Records from a data collection
-=-=-=-=-

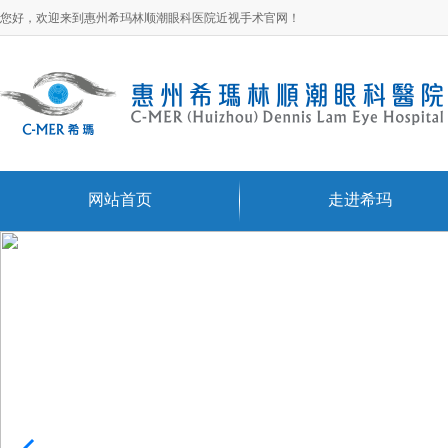
您好，欢迎来到惠州希玛林顺潮眼科医院近视手术官网！
网站首页
走进希玛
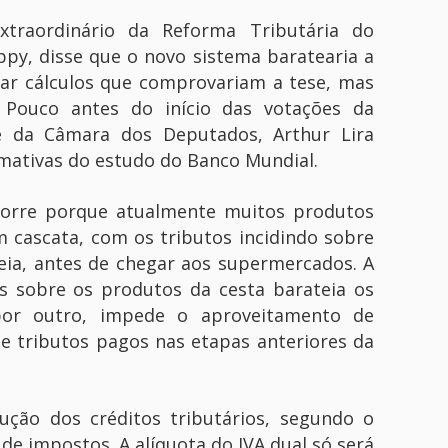
traordinário da Reforma Tributária do
ppy, disse que o novo sistema baratearia a
gar cálculos que comprovariam a tese, mas
 Pouco antes do início das votações da
te da Câmara dos Deputados, Arthur Lira
timativas do estudo do Banco Mundial.
ocorre porque atualmente muitos produtos
m cascata, com os tributos incidindo sobre
eia, antes de chegar aos supermercados. A
is sobre os produtos da cesta barateia os
or outro, impede o aproveitamento de
de tributos pagos nas etapas anteriores da
ução dos créditos tributários, segundo o
e impostos. A alíquota do IVA dual só será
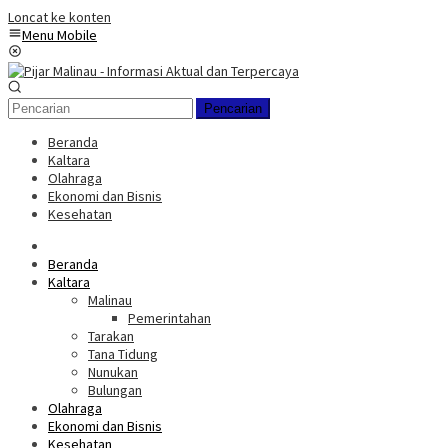
Loncat ke konten
Menu Mobile
Pencarian
Beranda
Kaltara
Olahraga
Ekonomi dan Bisnis
Kesehatan
Beranda
Kaltara
Malinau
Pemerintahan
Tarakan
Tana Tidung
Nunukan
Bulungan
Olahraga
Ekonomi dan Bisnis
Kesehatan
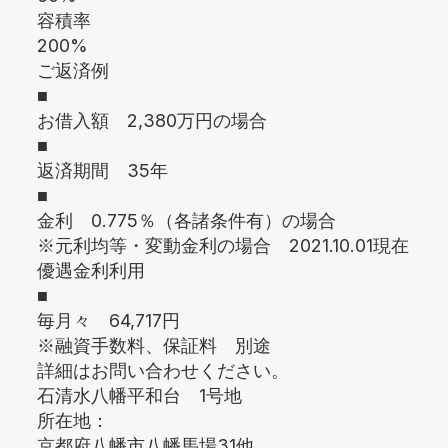
容積率
200%
ご返済例
■
お借入額 2,380万円の場合
■
返済期間 35年
■
金利 0.775％（各諸条件有）の場合
※元利均等・変動金利の場合 2021.10.01現在
優遇金利利用
■
毎月々 64,717円
※融資手数料、保証料 別途
詳細はお問い合わせください。
石清水八幡平和台 1号地
所在地：
京都府八幡市八幡馬場31他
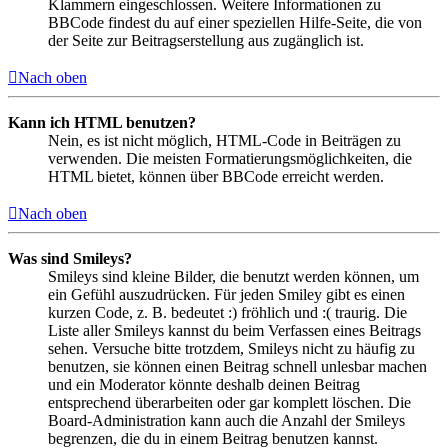
Klammern eingeschlossen. Weitere Informationen zu
BBCode findest du auf einer speziellen Hilfe-Seite, die von
der Seite zur Beitragserstellung aus zugänglich ist.
Nach oben
Kann ich HTML benutzen?
Nein, es ist nicht möglich, HTML-Code in Beiträgen zu
verwenden. Die meisten Formatierungsmöglichkeiten, die
HTML bietet, können über BBCode erreicht werden.
Nach oben
Was sind Smileys?
Smileys sind kleine Bilder, die benutzt werden können, um
ein Gefühl auszudrücken. Für jeden Smiley gibt es einen
kurzen Code, z. B. bedeutet :) fröhlich und :( traurig. Die
Liste aller Smileys kannst du beim Verfassen eines Beitrags
sehen. Versuche bitte trotzdem, Smileys nicht zu häufig zu
benutzen, sie können einen Beitrag schnell unlesbar machen
und ein Moderator könnte deshalb deinen Beitrag
entsprechend überarbeiten oder gar komplett löschen. Die
Board-Administration kann auch die Anzahl der Smileys
begrenzen, die du in einem Beitrag benutzen kannst.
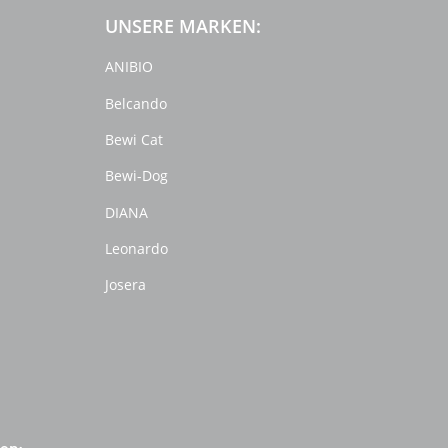
UNSERE MARKEN:
ANIBIO
Belcando
Bewi Cat
Bewi-Dog
DIANA
Leonardo
Josera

-=-=-=-=-

- EXERCISE AIM:
Look through the entries above; find each line with the word "Seite" and copy it.

- FINISHED TASK:
BBCode findest du auf einer speziellen Hilfe-Seite, die von
der Seite zur Beitragserstellung aus zugänglich ist.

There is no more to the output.